One can hardly establish a direct connection between satellite and detecting metal or saving rain-forest, but with smartphones, this is possible too. A smartphone, and with dedicated mobile application development, it’s not difficult to put today’s mobile technology in the center of everything. And thus it’s true that a smartphone can power satellites, become mobile lab, drive cars, screen health, detect metals and save rain-forest. Let me refer some examples:
Smartphone powered satellites
In February 2013, a Google Nexus powered nano-satellite was sent into orbit under the joint project of University of Surrey’s Space Center and Surry Satellite Technologies limited. Of course, the satellite had some experimental applications which were put in the phone to collect data from space.
Smartphone powered medical labs
With a dedicated mobile application development, smartphones can easily be turned into medical labs, and that’ what researchers at the University of Illinois tried to do in 2013, according to the reports from RedOrbit.com. Researchers have developed an iPhone cradle and app that make a device a complete medical lab. It uses the camera of phone to detect toxins, proteins, viruses, bacteria and other organisms.
Smartphones driving cars
Google’s own self-driving car runs on $30,000 of high-tech hardware and various other sensors but at Griffith University, Australia, students did it with a single smartphone. They relied on smartphone’s built-in GPS system.

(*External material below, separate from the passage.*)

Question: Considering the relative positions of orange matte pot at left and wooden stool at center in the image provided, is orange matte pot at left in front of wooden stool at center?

Smartphone health screening
Smartphones can also screen health. In 2012, Korea Advanced Institute of Science and Technology found that smartphone screens can be turned into digital doctors working on same tap and swiping mechanisms for screening health. Screens could detect protein and DNA molecules just by taping or swiping on them.
Smartphone based metal detectors
Many Android smartphones come with built-in magnetometer, and it has quite beneficial use as explained by Medgadget “Imagine having a metal detector handy when you, as an emergency physician, have an unconscious patient come in and you need to know whether he has an implant.”
However; magnetometers in today’s smartphones are not that much effective and can detect metals in range of a few inches but in future, more powerful magnetometer detection system can be added to smartphones for the purpose of detecting metal in emergency conditions.
Smartphone saving rain-forests
In 2013, a nonprofit in Indonesia launched an Android application that listens for the telltale growl of chainsaw and triggers an alert. Powered by solar panels, these smartphones have an application that keeps their microphones on all times and listens for the sound of chainsaw.